Some of the figures quoted were quite startling:
1) Revenue in the last financial year of $A19 billion (from a population of 5 million in their home country but with over 7 billion coming from Asia and another 6 billion from their neighbouring countries - Sweden and Denmark and five Central and Eastern European countries).
2) Over 50 million subscribers in their four Asian countries.
3) Telenor pioneered and provided the pre-cursor of GSM in 1983 and made GSM the standard in Norway in 1993
4) Telenor had double the penetration of mobile phone users per head of population of the next most used countries in the EU (France and Germany) by 1999 and that 'saturation' drove them to use their GSM expertise to set up in so many other countries.
It's worth reading if you can find a copy.
What was even more interesting, and surprising, to me was the fact that you can get high speed HSPA data services in Sri Lanka at faster speeds and lower costs than you can obtain them in Australia.
They have an 'entry package' of 1.5 gbytes for the equivalent of $A15.00 a month.
Sri Lanka Telecom offers speeds of up to 7.2 mbps down and 1.98 mbps up for approximately $A10.00 per gbyte for a 15 gb package and 3.6 mbps down and 384 kbps up on a 5 gbyte package........
.......amazingly they don't then make additional downloads prohibitively expensive to generate some 'profit' on their give away package pricing. Excess data is charged at 1 cent per megabyte.
And there's no catch to the set up pricing - a choice of M3 modem or data card for less than $A80.00 and an activation charge of $5.00 for the SIM.
And there's also no coverage 'catch' (at least according to the material I received which says "usable practically anywhere in the island of Sri Lanka).
It seems to give the lie to "Australia's vast spaces and sparsely populated areas drive up the cost of data services......." type verbiage which is the stock rebuttal to "but other countries have.....". I don't think the population spread in Sri Lanka and the topography is any less challenging that that of Australia and I would say for certain the terrain/population difficulties in Pakistan, Bangladesh, Thailand and Malaysia also rank right up there on the scale of impossible terrains to deal with and with population's spread right through those impossible terrains.
Not that it matters in Australia today as the three major mobile companies all claim to be able to by the end of 2008 provide HSPA to 98% of Australia's population.

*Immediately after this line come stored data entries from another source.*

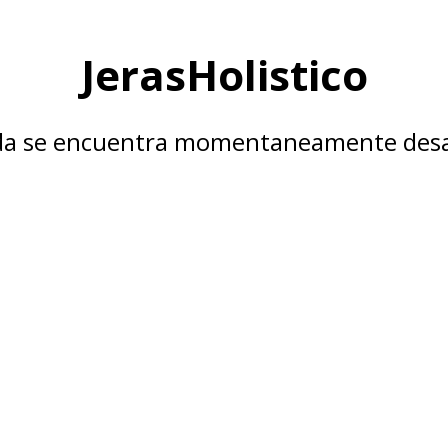
JerasHolistico
nda se encuentra momentaneamente desa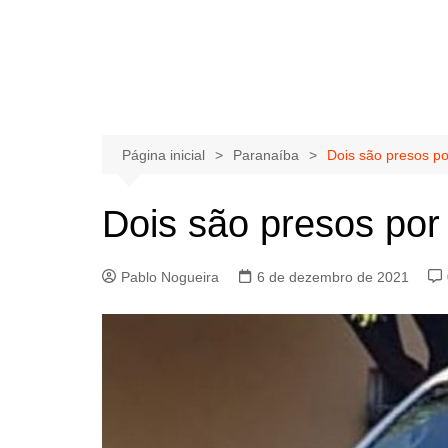
Página inicial
Paranaíba
Dois são presos p
Dois são presos por
Pablo Nogueira
6 de dezembro de 2021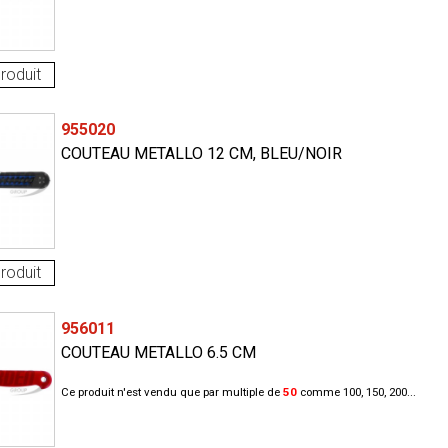
roduit
955020
COUTEAU METALLO 12 CM, BLEU/NOIR
roduit
956011
COUTEAU METALLO 6.5 CM
Ce produit n'est vendu que par multiple de
50
comme 100, 150, 200...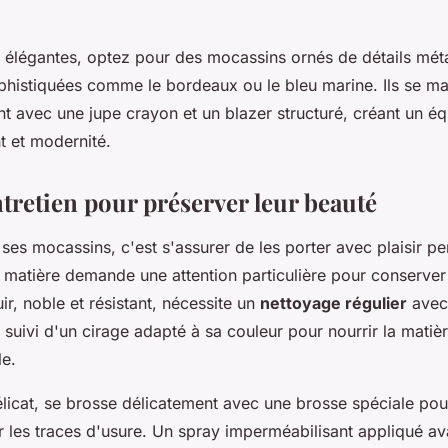
s élégantes, optez pour des mocassins ornés de détails mét
phistiquées comme le bordeaux ou le bleu marine. Ils se ma
avec une jupe crayon et un blazer structuré, créant un équ
t et modernité.
entretien pour préserver leur beauté
ses mocassins, c'est s'assurer de les porter avec plaisir p
matière demande une attention particulière pour conserver 
ir, noble et résistant, nécessite un
nettoyage régulier
avec 
suivi d'un cirage adapté à sa couleur pour nourrir la matièr
le.
licat, se brosse délicatement avec une brosse spéciale pou
er les traces d'usure. Un spray imperméabilisant appliqué av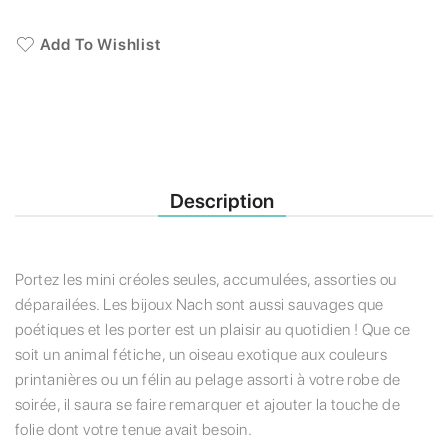
Add To Wishlist
Description
Portez les mini créoles seules, accumulées, assorties ou
déparailées. Les bijoux Nach sont aussi sauvages que
poétiques et les porter est un plaisir au quotidien ! Que ce
soit un animal fétiche, un oiseau exotique aux couleurs
printanières ou un félin au pelage assorti à votre robe de
soirée, il saura se faire remarquer et ajouter la touche de
folie dont votre tenue avait besoin.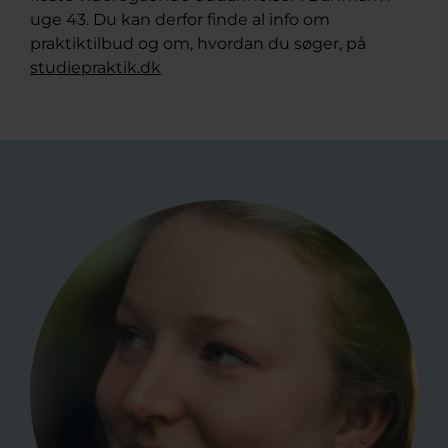
uge 43. Du kan derfor finde al info om
praktiktilbud og om, hvordan du søger, på
studiepraktik.dk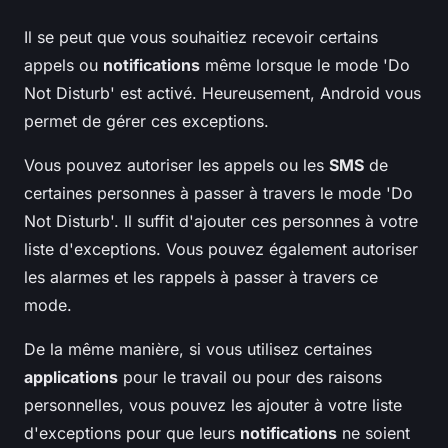
Il se peut que vous souhaitiez recevoir certains
appels ou
notifications
même lorsque le mode 'Do
Not Disturb' est activé. Heureusement, Android vous
permet de gérer ces exceptions.
Vous pouvez autoriser les appels ou les
SMS
de
certaines personnes à passer à travers le mode 'Do
Not Disturb'. Il suffit d'ajouter ces personnes à votre
liste d'exceptions. Vous pouvez également autoriser
les alarmes et les rappels à passer à travers ce
mode.
De la même manière, si vous utilisez certaines
applications
pour le travail ou pour des raisons
personnelles, vous pouvez les ajouter à votre liste
d'exceptions pour que leurs
notifications
ne soient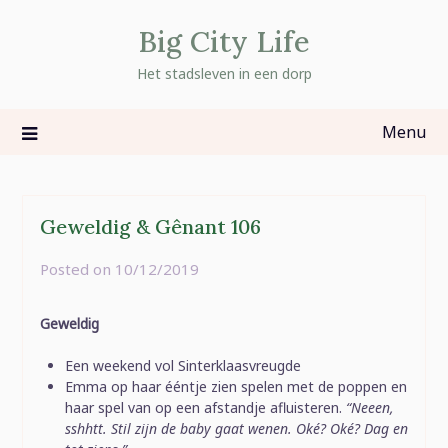
Skip
Big City Life
to
content
Het stadsleven in een dorp
Menu
Geweldig & Gênant 106
Posted on
10/12/2019
by
rominatje
Geweldig
Een weekend vol Sinterklaasvreugde
Emma op haar ééntje zien spelen met de poppen en
haar spel van op een afstandje afluisteren.
“Neeen,
sshhtt. Stil zijn de baby gaat wenen. Oké? Oké? Dag en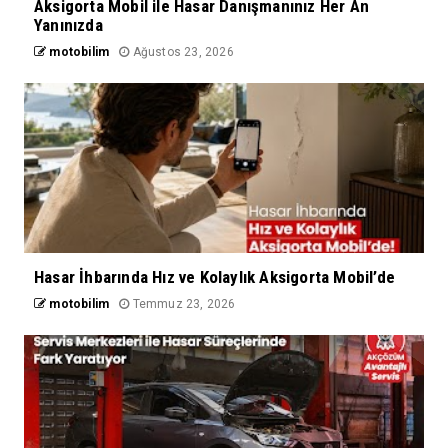
Aksigorta Mobil ile Hasar Danışmanınız Her An
Yanınızda
motobilim
Ağustos 23, 2026
Hasar İhbarında Hız ve Kolaylık Aksigorta Mobil’de
motobilim
Temmuz 23, 2026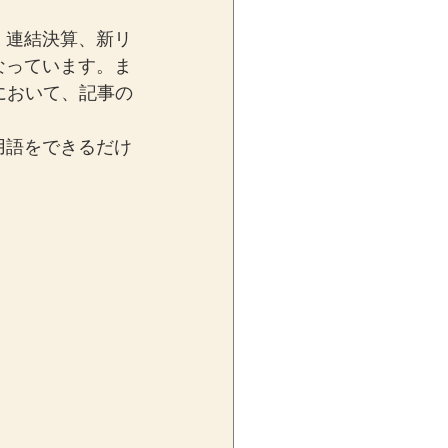
、連結決算、新リ
なっています。ま
において、記事の
用語をできるだけ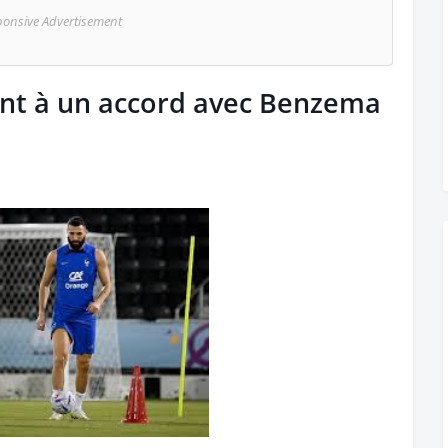
ponsive Advertisement
ent à un accord avec Benzema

It will now be interesting to see if they can deliver the data at a speed of 7. 2mbps and priced at $A10 per gigabyte with excess usage priced at 1 cent a megabyte.
Apparently there is no reason why that can't be done given that it is now available in a country such as Sri Lanka.
It's a pity that TeleNor isn't bidding for the current federal government tender - Australians in remoter areas of the country might be able to get high speed internet at the same prices that third world countries pay for their high speed internet today rather than pay some Telstra monopoly/Labor incompetence sky high price in 5 years time.